Pros and Cons

I went in for part one of a job interview today. Part one consisted of (a) being unable to find the organization's entrance (it was hidden!!); (b) trying to call the org's number and hearing a message to "call back within business hours, M-F 8-5" (it was early afternoon!); (c) finding the lobby and then sitting around sticking out like a sore thumb (this org helps the poor and I was wearing a Theory suit and full make-up); (c) sitting in aforementioned lobby for 30 minutes because no one was at the front desk and no one answered when I knocked on the door; (d) feeling relieved when someone opened the door, only to be puzzled by the fact that she didn't know the HR person when I mentioned her by name, and that she asked me "are you looking for someone in [org]?" (Why yes, yes I am. That's why I'm here); (e) being taken up to a room with a busted chair when the HR person finally did come out (and nearly toppling to the floor because of it); (f) taking a one hour written test; and (g) finding out that the job was not actually in this building, it was in a building much farther away (13 miles from my apartment vs. 30 miles. they couldn't have put that in the listing?!).

Because of the location and the low pay (max 47k), M thinks I shouldn't even go to the interview. He thinks I "definitely shouldn't" take the job, and that interviewing would be a waste of time for me and them. I haven't totally decided yet. eemusings and Serendipity suggested I do a pros and cons list. So here we go. :)
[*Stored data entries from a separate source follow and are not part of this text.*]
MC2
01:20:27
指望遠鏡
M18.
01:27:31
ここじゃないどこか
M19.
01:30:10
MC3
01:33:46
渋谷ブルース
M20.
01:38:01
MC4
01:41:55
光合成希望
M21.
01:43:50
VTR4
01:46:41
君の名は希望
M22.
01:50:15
  1. Intrinsically rewarding. Job involves helping poor people in a variety of ways.
  2. Any job is better than no job.
  3. Claims to include excellent benefits. I won't know if that's really the case until I interview.
  4. Close the gap. The gap in my resume has been widening ever since I took the bar.
  5. More litigation experience. Experience representing clients at hearings.
  1. Traffic and Gas Money. I would likely be sitting in traffic for 3 hrs/day, round trip. It would cost $7.37/day or $221/month in gas (I figured that out using Drive Pricing).
  2. Job title. I would be a Paralegal, rather than a Law Clerk or Associate. But I may be able to convince them down the line to either let me put Law Clerk on my resume, or - once I've passed the bar - be promoted to Attorney.
  3. Salary. My understanding is that the only reason this position exists is because of a grant. The max they have available is 47k, so there's no negotiating beyond that. This is 10k less than I made as a legal assistant!!! ack.
  4. No more free time. Right now I take & pick up M from work daily, I've started cooking a couple times a week, I do the dishes everyday, I see my parents weekly, I exercise daily, I read books, I play games, I write stories-- yeah, scratch that last one. :p But I could. And being busy from 6am-7:30pm every day is going to take that all away. Is this job worth having that all taken away?
  5. The Bar. If I don't pass, I'm going to need to retake it in February. And I'm going to have to study from December-February. Maybe I need to not get a job (well, unless it's a great opportunity) until I know how I did.
  6. Stress. I imagine the job is emotionally draining and high-stress. Mentally ill and/or very low-income clients with very sad stories. An org that is under-funded and over-taxed.
Can you guys think of anything else to add? Any readers who have a long commute and comparable pay? What made you decide to take the job (aside from necessity)?


Sallie's Niece said...

Nonprofits notoriously don't pay lawyers too well. I would negotiate an associate title though. I know you're in a higher COL than I am but my starting salary as an associate was $47k and since that time I've only had a 3% cost of living raise. It is what it is. You definitely shouldn't rule it out.

Luckily I don't have a commute. I agree that stinks.

Sunflowers said...

That's a good idea. I was thinking possibly trying to negotiate title as well as hours (have a later start/ending time to beat traffic). It's worth a shot... I think.

Serendipity said...

Nonprofits really don't pay a lot of people well. From my experience, unless your a high up director you really aren't making that much. I think you should also negotiate a title change perhaps and maybe some other perks as the start time but I think for right now it could be a really good opportunity. And if this isn't the right experience for you, your still going to have some expertise come out of it. :)

Nd.chic said...

I would at least go in for the interview. Also, because of the low pay, they might be flexible with letting you work from home on occasion. I would definitely negotiate a title. I know that the long commute would suck but you could look at is as temporary and it would look good on your resume.

Jenna said...

In this economy, a jobs a job, in my eyes. My friend took the bar, passed and it took her a year to find a job and it was 6 hours away from her family.